Oh can I join this thread??? Pretty please??? Even if I'm very late coming aboard???
I've been super hairy for many years, but for the first couple of years I was a bit self-conscious about it in public -- I never wore tank tops, and always wore ankle-length skirts or pants. I still remember the very moment I decided to be really comfortable with it: I was at a festival and I got to know a woman who was there with her family, she was probably a few years older than me. And she was the most beautiful woman I think I've ever seen, hairy everything and all. I was so envious of how graceful and comfortable she seemed to be in her own skin, just completely at home in her body, and so unbelievably beautiful. And I thought, "what am I hiding my hair for?

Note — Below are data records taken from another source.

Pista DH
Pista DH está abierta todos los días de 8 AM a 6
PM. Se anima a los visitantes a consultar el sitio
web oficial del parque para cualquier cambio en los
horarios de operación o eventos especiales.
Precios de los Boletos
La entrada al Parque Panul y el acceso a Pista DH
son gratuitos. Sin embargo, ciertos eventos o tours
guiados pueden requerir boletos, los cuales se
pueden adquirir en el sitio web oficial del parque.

I could be comfortable in my skin like that too!" That same summer, I threw away all my cap-sleeved too-hot summer shirts and my too-long skirts, and I've been free and hairy ever since.
My DH actually doesn't like my leg hair very much, but he had the good sense to wait until we were married to tell me.

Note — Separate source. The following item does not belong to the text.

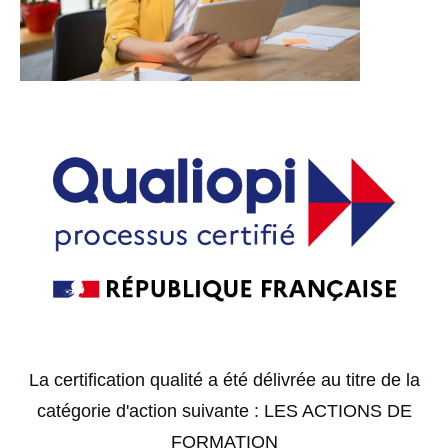
La certification qualité a été délivrée au titre de la
catégorie d'action suivante : LES ACTIONS DE
FORMATION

I shave my legs occasionally to "treat" him. But mostly I'm still hairy. I haven't shaved my armpits since our wedding. I wasn't even going to do that, but my mother insisted, and frankly, I was fighting enough battles with my mother about my wedding that I found it didn't matter all that much. It grew back, so I can stop hiding my awful stubble and show off my pretty pit hair again.
As far as shaving for a wedding... I did shave for my brother's wedding, it was the first time in years, and I did it b/c my SIL-to-be was horrified by my body hair. I was a bit irritated that it was that big of a deal for them, but I gave in. I figured I loved them enough to do lots of things that were more distasteful than shaving for a day, KWIM?